# Directions for this task
A verbatim copy of the records is required, with all pictures left out.

◆ ◆ ◆ ◆ ◆ ◆ ◆

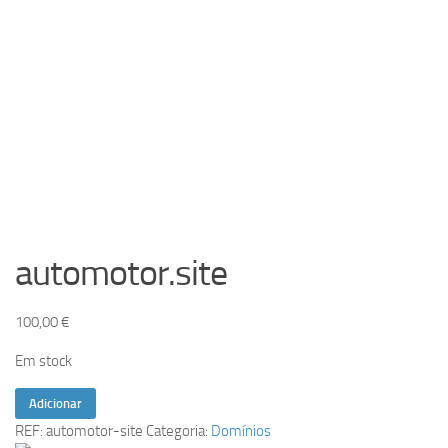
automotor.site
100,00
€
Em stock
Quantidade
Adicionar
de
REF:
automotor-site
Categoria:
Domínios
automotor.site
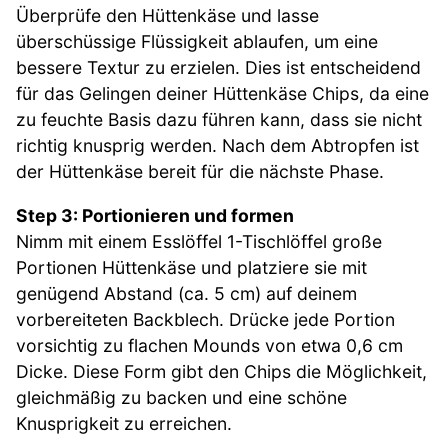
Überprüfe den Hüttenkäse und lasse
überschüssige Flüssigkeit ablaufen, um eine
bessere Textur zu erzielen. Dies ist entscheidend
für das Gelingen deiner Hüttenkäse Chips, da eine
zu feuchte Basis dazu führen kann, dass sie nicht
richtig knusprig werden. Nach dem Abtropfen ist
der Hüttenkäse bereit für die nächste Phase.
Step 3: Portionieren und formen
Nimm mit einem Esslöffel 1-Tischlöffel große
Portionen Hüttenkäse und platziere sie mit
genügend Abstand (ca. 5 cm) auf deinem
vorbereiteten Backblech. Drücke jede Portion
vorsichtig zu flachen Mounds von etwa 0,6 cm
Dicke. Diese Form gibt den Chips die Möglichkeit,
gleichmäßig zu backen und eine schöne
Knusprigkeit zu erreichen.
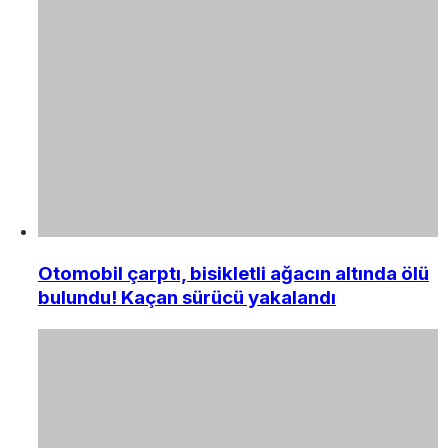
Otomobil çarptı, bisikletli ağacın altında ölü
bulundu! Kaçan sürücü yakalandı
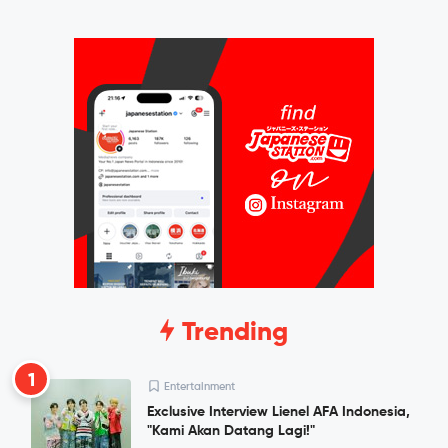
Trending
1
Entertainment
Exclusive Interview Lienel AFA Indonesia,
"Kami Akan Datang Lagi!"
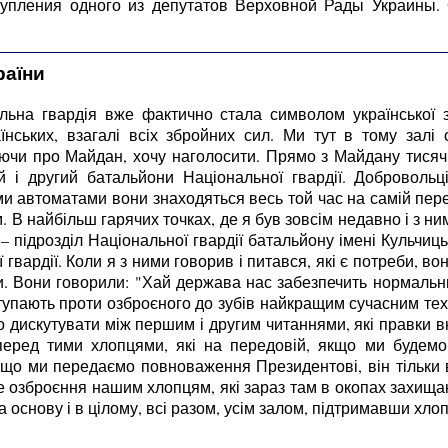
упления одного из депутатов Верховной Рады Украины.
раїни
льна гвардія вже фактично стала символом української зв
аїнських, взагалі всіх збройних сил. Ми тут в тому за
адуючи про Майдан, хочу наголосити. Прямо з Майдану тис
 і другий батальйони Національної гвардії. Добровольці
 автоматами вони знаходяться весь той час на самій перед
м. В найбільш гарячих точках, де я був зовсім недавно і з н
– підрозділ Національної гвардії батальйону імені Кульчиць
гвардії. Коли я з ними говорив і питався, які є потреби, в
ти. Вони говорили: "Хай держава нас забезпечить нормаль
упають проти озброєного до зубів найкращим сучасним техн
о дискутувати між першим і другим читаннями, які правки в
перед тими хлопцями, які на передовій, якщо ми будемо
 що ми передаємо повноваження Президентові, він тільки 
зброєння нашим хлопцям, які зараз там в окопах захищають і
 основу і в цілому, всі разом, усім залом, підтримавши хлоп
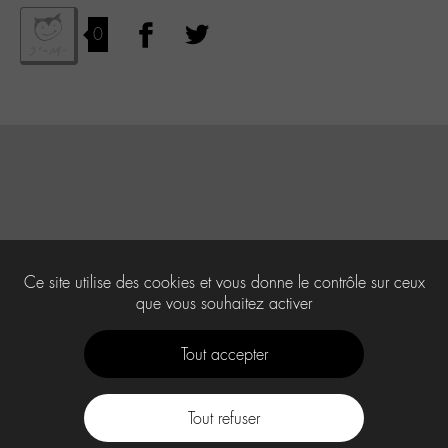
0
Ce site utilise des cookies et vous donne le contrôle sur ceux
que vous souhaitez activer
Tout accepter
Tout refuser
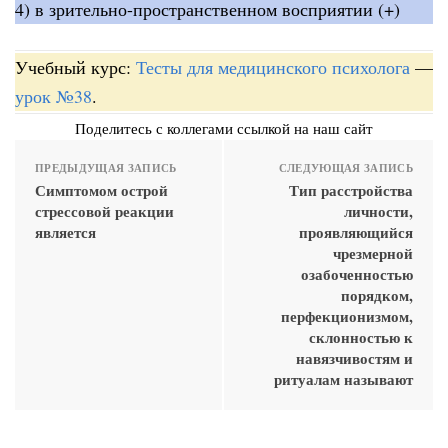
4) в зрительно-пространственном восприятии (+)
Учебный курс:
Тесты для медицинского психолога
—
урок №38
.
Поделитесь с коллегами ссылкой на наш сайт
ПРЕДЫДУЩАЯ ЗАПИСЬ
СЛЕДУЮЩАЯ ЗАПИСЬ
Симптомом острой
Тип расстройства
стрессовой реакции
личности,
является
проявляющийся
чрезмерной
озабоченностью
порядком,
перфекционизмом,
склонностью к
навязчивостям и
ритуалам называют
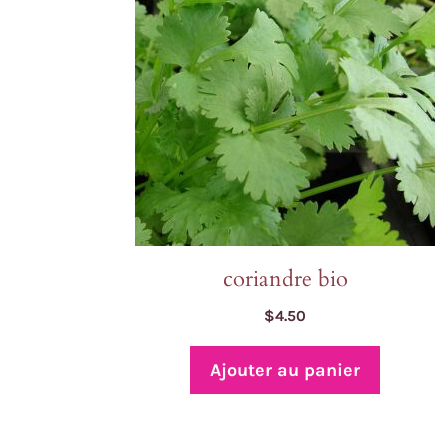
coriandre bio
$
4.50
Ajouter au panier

◆ ◆ ◆ ◆ ◆ ◆ ◆

# Task result
automotor.site
100,00
€
Em stock
Quantidade
Adicionar
de
REF:
automotor-site
Categoria:
Domínios
automotor.site
Überprüfe den Hüttenkäse und lasse
überschüssige Flüssigkeit ablaufen, um eine
bessere Textur zu erzielen. Dies ist entscheidend
für das Gelingen deiner Hüttenkäse Chips, da eine
zu feuchte Basis dazu führen kann, dass sie nicht
richtig knusprig werden. Nach dem Abtropfen ist
der Hüttenkäse bereit für die nächste Phase.
Step 3: Portionieren und formen
Nimm mit einem Esslöffel 1-Tischlöffel große
Portionen Hüttenkäse und platziere sie mit
genügend Abstand (ca. 5 cm) auf deinem
vorbereiteten Backblech. Drücke jede Portion
vorsichtig zu flachen Mounds von etwa 0,6 cm
Dicke. Diese Form gibt den Chips die Möglichkeit,
gleichmäßig zu backen und eine schöne
Knusprigkeit zu erreichen.
Otomobil çarptı, bisikletli ağacın altında ölü
bulundu! Kaçan sürücü yakalandı
Trending
1
Entertainment
Exclusive Interview Lienel AFA Indonesia,
"Kami Akan Datang Lagi!"
упления одного из депутатов Верховной Рады Украины.
раїни
льна гвардія вже фактично стала символом української зв
аїнських, взагалі всіх збройних сил. Ми тут в тому за
адуючи про Майдан, хочу наголосити. Прямо з Майдану тис
 і другий батальйони Національної гвардії. Добровольці
 автоматами вони знаходяться весь той час на самій перед
м. В найбільш гарячих точках, де я був зовсім недавно і з н
– підрозділ Національної гвардії батальйону імені Кульчиць
гвардії. Коли я з ними говорив і питався, які є потреби, в
ти. Вони говорили: "Хай держава нас забезпечить нормаль
упають проти озброєного до зубів найкращим сучасним техн
о дискутувати між першим і другим читаннями, які правки в
перед тими хлопцями, які на передовій, якщо ми будемо
 що ми передаємо повноваження Президентові, він тільки 
зброєння нашим хлопцям, які зараз там в окопах захищають і
 основу і в цілому, всі разом, усім залом, підтримавши хлоп
0
Ce site utilise des cookies et vous donne le contrôle sur ceux
que vous souhaitez activer
Tout accepter
Tout refuser
4) в зрительно-пространственном восприятии (+)
Учебный курс:
Тесты для медицинского психолога
—
урок №38
.
Поделитесь с коллегами ссылкой на наш сайт
ПРЕДЫДУЩАЯ ЗАПИСЬ
СЛЕДУЮЩАЯ ЗАПИСЬ
Симптомом острой
Тип расстройства
стрессовой реакции
личности,
является
проявляющийся
чрезмерной
озабоченностью
порядком,
перфекционизмом,
склонностью к
навязчивостям и
ритуалам называют
coriandre bio
$
4.50
Ajouter au panier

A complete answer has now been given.